I was reading in the great OT book of Ezekiel this morning and found myself very encouraged by what would seemingly be a very simple concept. Although, with God, even the most simple concepts can be eternally complex to mere human understanding. In Ezekiel 37, God is giving Ezekiel yet another vision; this one being about dried out human bones. Starting in verse 4, the Lord asks him, “Can these bones live?” [He] answered, “Lord God, only you know.” [Then God] said to [him], “Prophesy to these bones and say to them, ‘Dry bones, hear the word of the Lord. This is what the Lord God says to the bones: I will cause breath to enter you so you will come to life. I will put muscles on you and flesh on you and cover you with skin. Then I will breath in you so you will come to life. Then you will know that I am the Lord.’” And don’t you know…it actually happened (vs. 7 & 8). Verse 13 continues with God saying, “My people, you will know that I am the Lord when I open your graves and cause you to come up from them.

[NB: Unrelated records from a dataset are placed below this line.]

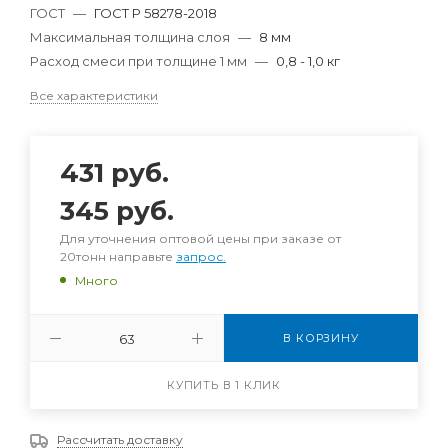
ГОСТ
—
ГОСТ Р 58278-2018
Максимальная толщина слоя
—
8 мм
Расход смеси при толщине 1 мм
—
0,8 - 1,0 кг
Все характеристики
431
руб.
345
руб.
Для уточнения оптовой цены при заказе от
20тонн направьте
запрос.
Много
В КОРЗИНУ
КУПИТЬ В 1 КЛИК
Рассчитать доставку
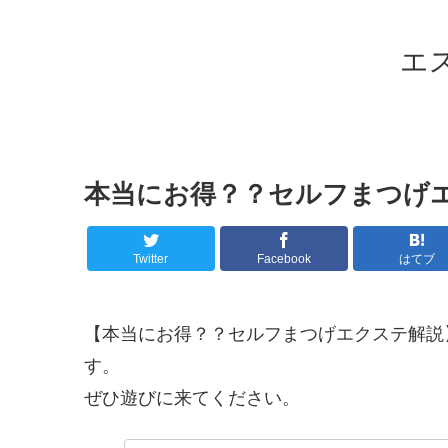
エ
本当にお得？？セルフまつげ
Twitter
Facebook
はてブ
【本当にお得？？セルフまつげエクステ解説
す。
ぜひ遊びに来てください。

And I will put my Spirit inside you, and you will come to life.” To be honest, I pictured all this taking place in the elephant graveyard from Lion King. Ezekiel was kind of like Zazu going along with Simba and Nala and then all of the sudden everything got dark and things started eerily moving around and morphing together. Simba and Nala, scared to death and not listening to a word of comfort coming from Zazu, would keep trying to hide behind the bones only to have them suddenly move out from in front of them. Finally all the elephants were in full form again and began chasing off all the hyenas, haha….but maybe that’s just me.
Anyway, back to the Bible… though God was superficially referring to the people of Israel here, I think He is also painting a beautiful picture of the salvation we find in Christ. The process of going from spiritual death to spiritual life is a miraculous one, much like imagining completely dry bones becoming a living, breathing, fighting army, and only God himself can make such a thing happen. He alone is the one who has chosen His people to come up out of the grave of spiritual darkness to become truly alive and filled with His Holy Spirit and to begin living the life He intended. The reference to calling His people up out of the grave reminds us that we are never even truly alive until we are alive in Christ, and the very breath of which comes solely from the Holy Spirit. No matter how alive we may think we are with living flesh on our bones and rushing blood through our bodies…it is all a mere deception to the true “aliveness” found only in Christ.
I was then reminded that once we are alive…truly alive, we are not done. It’s not a set out perfect road for the rest of life. I was reminded of something a lovely Beaver once told me about the concept of spiritual breathing ;-) In this concept of now being truly alive comes with it a different air and a new way of breathing. Just as often as I would breathe physically, I should breathe spiritually…inhaling the pure and exhaling the impure. When you inhale the pureness of Christ, you are surrendering control of your life to the Spirit’s power, according to the command found in Ephesians 5:18 and supported by the promise found in I John 5:14-15. Then when you exhale you are getting rid of the sin that is in disagreement with the Spirit you just inhaled, and with confidence knowing that it’s fully forgiven (I John 1:9).
Anyway, I just found that picture of dry bones becoming living flesh very encouraging personally. It is a beautiful thing that Christ did, but I am humbly reminded I must also do my part and breathe spiritually.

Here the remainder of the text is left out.